Within the data beneath, some lines may hold the word "ellos". Give the number of those lines and nothing else.

----- SUPPLIED DATA -----

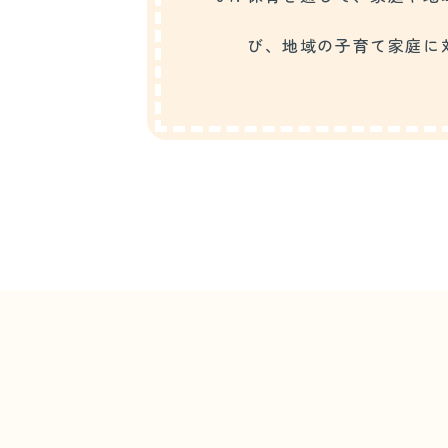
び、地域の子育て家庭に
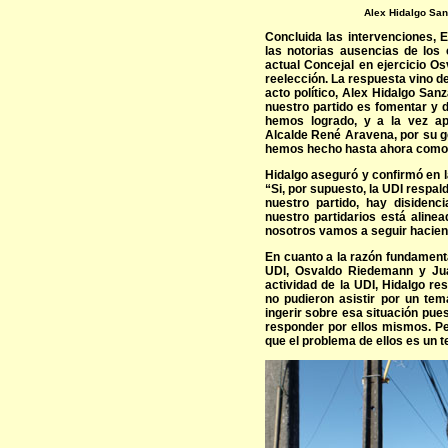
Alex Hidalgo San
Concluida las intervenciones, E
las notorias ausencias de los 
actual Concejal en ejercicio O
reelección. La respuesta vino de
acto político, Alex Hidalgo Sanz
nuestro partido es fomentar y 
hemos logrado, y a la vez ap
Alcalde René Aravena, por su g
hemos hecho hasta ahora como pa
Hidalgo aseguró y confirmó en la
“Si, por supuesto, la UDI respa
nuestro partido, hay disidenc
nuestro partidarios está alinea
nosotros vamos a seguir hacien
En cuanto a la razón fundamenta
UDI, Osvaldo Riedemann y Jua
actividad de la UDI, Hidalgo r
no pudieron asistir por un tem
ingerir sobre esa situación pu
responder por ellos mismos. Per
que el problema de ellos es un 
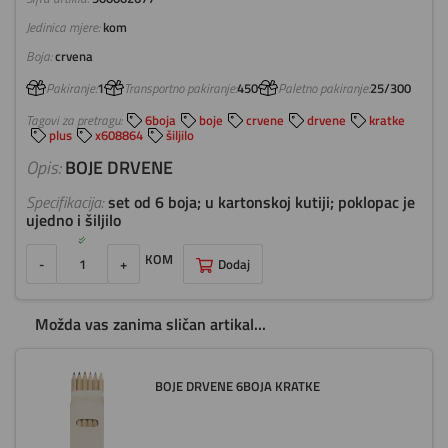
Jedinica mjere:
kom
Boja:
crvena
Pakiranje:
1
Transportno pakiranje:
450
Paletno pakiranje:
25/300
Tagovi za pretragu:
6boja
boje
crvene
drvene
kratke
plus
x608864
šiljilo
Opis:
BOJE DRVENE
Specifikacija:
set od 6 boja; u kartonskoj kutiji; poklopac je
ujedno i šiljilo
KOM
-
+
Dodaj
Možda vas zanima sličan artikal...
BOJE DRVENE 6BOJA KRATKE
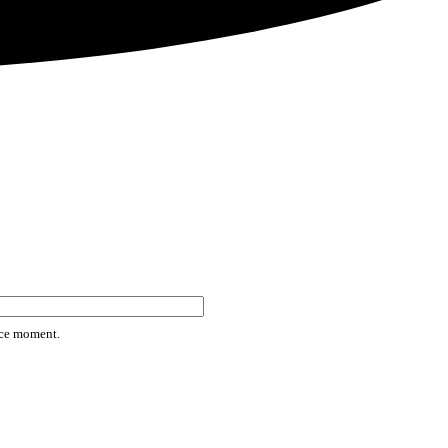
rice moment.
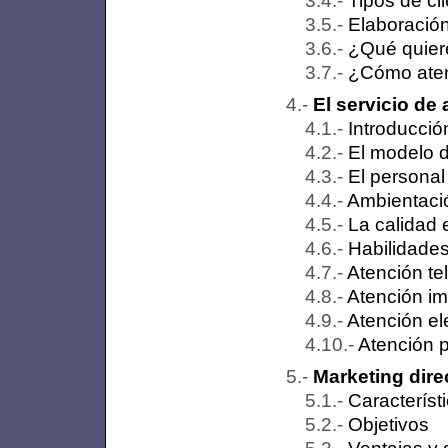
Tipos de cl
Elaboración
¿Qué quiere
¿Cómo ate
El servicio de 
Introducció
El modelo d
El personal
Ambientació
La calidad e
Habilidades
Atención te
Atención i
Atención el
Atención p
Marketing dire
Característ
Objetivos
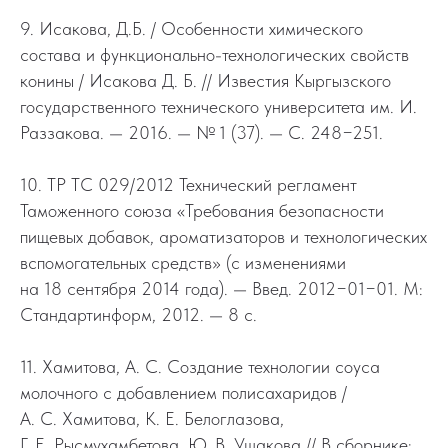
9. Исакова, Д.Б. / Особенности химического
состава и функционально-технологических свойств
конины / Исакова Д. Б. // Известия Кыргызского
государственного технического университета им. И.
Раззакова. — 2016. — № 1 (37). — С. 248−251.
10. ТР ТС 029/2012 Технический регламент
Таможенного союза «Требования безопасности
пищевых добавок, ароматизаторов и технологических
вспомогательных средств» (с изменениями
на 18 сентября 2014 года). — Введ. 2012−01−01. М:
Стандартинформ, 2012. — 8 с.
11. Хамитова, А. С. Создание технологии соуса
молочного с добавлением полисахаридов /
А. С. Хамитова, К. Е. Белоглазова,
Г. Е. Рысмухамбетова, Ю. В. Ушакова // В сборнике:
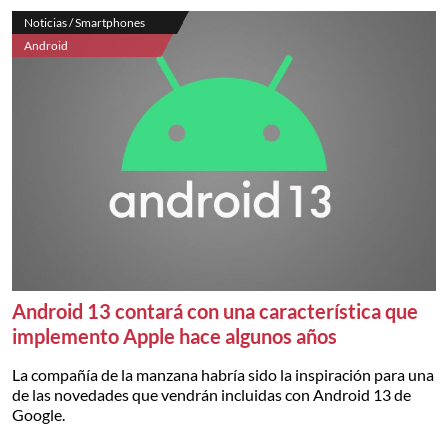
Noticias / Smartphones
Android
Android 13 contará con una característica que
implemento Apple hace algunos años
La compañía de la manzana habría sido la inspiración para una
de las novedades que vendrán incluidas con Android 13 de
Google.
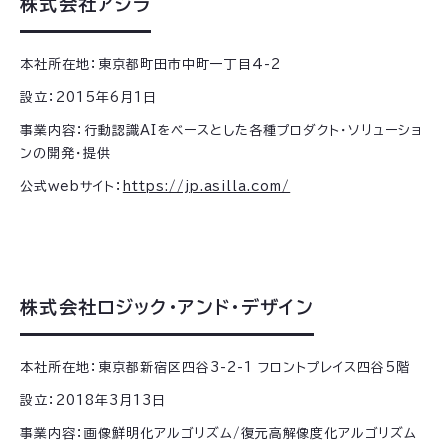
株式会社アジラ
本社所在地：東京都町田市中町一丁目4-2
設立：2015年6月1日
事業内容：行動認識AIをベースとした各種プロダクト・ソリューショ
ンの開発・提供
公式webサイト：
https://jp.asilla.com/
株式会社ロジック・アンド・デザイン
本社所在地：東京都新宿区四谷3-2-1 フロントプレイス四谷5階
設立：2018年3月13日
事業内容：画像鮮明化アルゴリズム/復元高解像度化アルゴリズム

-----

§ SOLUTION FOR THIS EXERCISE
2